The St. Lawrence Estuary population of beluga whale is listed under SARA. The effects of contaminants on beluga, their key prey (as pathways of contaminants), and on sentinel species, is a priority for DFO. This knowledge will contribute to understanding if contaminants are linked to natal and post-natal mortality in this population, along with birth defects, which may ultimately contribute to the species decline.
Microplastics - effects on aquatic biota.
Microplastics are detected in diverse marine and freshwater environments, and there are growing concerns about uptake and potential effects in biota. Assessing the effects of microplastics on aquatic biota in the Canadian marine or freshwater environments, including Arctic ecosystems is a priority for DFO, including uptake of microplastics into biota, trophic transfer, physical effects, and toxicity of associated contaminants.
Biological effects of contaminants on Atlantic Salmon (early life exposure, impacts on adults/returns).
Contaminants are among the various anthropogenic factors that can influence the development of salmon smolts and survival in the marine environment. Exposure to contaminants in early life stages in freshwater and coastal environments may impact physiological development and endocrine control in Salmonids (i.e. reproductive and thyroid axes), which may ultimately influence adult survival and return rates. Assessing the effects of early life stage exposure on adults is a priority for DFO.
Flame retardant chemicals.
Flame retardant chemicals are used in textiles, electronics, building materials, and various other products and applications. They can be liberated from these products and enter the aquatic environment, where they can persist, bioaccumulate, and have toxic effects in biota.
While certain flame retardants may be phased out of production, they can persist in the environment and may undergo conversion to other toxic forms. Understanding potential effects of past and current-use products, as well as proposed replacement products is a priority for DFO.

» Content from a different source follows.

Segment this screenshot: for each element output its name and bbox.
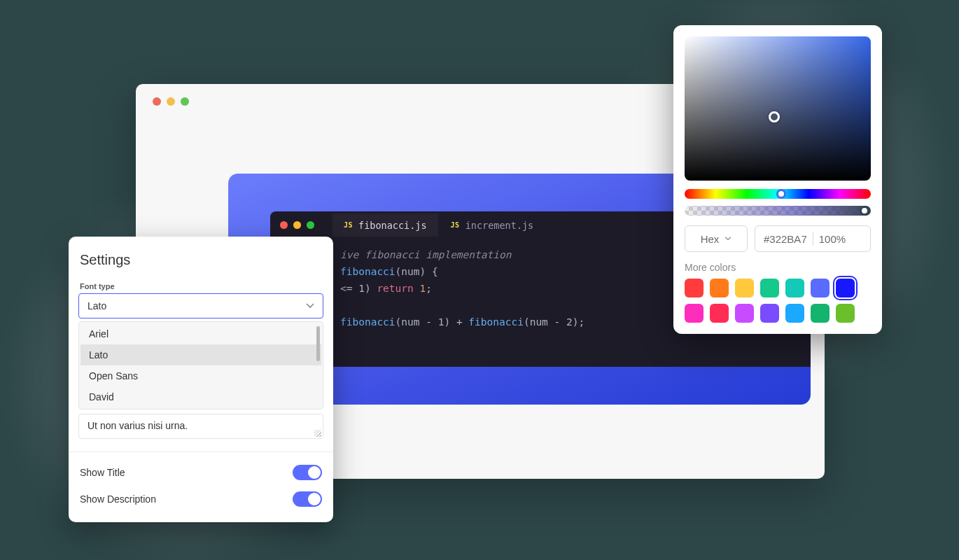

Perfluorooctane Sulfonate (PFOS)
PFOS is a synthetic chemical historically used as a surfactant/repellent in various products and applications; it is sometimes detected at sites associated with transportation and defense activities. Given that PFOS is detected in high Arctic aquatic and terrestrial biota and can have toxic effects, assessing the bioaccumulation / biomagnification and toxicity risks to upper trophic levels in the aquatic environment is a priority for DFO.